**Dataset entries:**
———
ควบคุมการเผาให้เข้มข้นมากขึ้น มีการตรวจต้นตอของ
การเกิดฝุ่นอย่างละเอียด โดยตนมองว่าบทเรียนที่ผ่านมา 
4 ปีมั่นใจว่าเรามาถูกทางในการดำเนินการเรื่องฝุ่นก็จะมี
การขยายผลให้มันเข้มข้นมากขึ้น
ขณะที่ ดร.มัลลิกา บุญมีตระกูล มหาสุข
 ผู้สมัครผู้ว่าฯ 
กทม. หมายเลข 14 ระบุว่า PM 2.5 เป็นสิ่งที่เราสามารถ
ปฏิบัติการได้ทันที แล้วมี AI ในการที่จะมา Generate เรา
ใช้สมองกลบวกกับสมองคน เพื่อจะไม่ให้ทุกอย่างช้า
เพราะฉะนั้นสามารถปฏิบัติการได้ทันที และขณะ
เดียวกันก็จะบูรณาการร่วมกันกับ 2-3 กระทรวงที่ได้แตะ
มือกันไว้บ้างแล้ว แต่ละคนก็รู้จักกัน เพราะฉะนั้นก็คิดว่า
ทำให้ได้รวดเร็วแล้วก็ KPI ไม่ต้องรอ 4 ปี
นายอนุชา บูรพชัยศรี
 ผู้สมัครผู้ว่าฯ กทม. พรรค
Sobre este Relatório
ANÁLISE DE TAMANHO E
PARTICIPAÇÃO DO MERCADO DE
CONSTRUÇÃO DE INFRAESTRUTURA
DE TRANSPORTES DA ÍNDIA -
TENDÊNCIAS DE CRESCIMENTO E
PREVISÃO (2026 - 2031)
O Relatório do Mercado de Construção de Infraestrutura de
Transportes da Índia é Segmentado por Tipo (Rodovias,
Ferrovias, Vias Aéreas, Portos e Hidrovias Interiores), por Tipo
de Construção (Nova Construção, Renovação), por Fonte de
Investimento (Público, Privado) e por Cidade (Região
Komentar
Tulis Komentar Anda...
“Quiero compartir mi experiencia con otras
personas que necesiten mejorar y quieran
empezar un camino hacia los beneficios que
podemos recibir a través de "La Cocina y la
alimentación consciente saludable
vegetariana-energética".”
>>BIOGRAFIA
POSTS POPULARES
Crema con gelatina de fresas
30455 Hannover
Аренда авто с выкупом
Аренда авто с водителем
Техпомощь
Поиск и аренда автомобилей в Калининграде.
———
**What you are asked to do:** An exact copy of the lines from the one with "กทม. หมายเลข 14" through the final line of the entries is the whole answer.

**Result of the exercise:**
กทม. หมายเลข 14 ระบุว่า PM 2.5 เป็นสิ่งที่เราสามารถ
ปฏิบัติการได้ทันที แล้วมี AI ในการที่จะมา Generate เรา
ใช้สมองกลบวกกับสมองคน เพื่อจะไม่ให้ทุกอย่างช้า
เพราะฉะนั้นสามารถปฏิบัติการได้ทันที และขณะ
เดียวกันก็จะบูรณาการร่วมกันกับ 2-3 กระทรวงที่ได้แตะ
มือกันไว้บ้างแล้ว แต่ละคนก็รู้จักกัน เพราะฉะนั้นก็คิดว่า
ทำให้ได้รวดเร็วแล้วก็ KPI ไม่ต้องรอ 4 ปี
นายอนุชา บูรพชัยศรี
 ผู้สมัครผู้ว่าฯ กทม. พรรค
Sobre este Relatório
ANÁLISE DE TAMANHO E
PARTICIPAÇÃO DO MERCADO DE
CONSTRUÇÃO DE INFRAESTRUTURA
DE TRANSPORTES DA ÍNDIA -
TENDÊNCIAS DE CRESCIMENTO E
PREVISÃO (2026 - 2031)
O Relatório do Mercado de Construção de Infraestrutura de
Transportes da Índia é Segmentado por Tipo (Rodovias,
Ferrovias, Vias Aéreas, Portos e Hidrovias Interiores), por Tipo
de Construção (Nova Construção, Renovação), por Fonte de
Investimento (Público, Privado) e por Cidade (Região
Komentar
Tulis Komentar Anda...
“Quiero compartir mi experiencia con otras
personas que necesiten mejorar y quieran
empezar un camino hacia los beneficios que
podemos recibir a través de "La Cocina y la
alimentación consciente saludable
vegetariana-energética".”
>>BIOGRAFIA
POSTS POPULARES
Crema con gelatina de fresas
30455 Hannover
Аренда авто с выкупом
Аренда авто с водителем
Техпомощь
Поиск и аренда автомобилей в Калининграде.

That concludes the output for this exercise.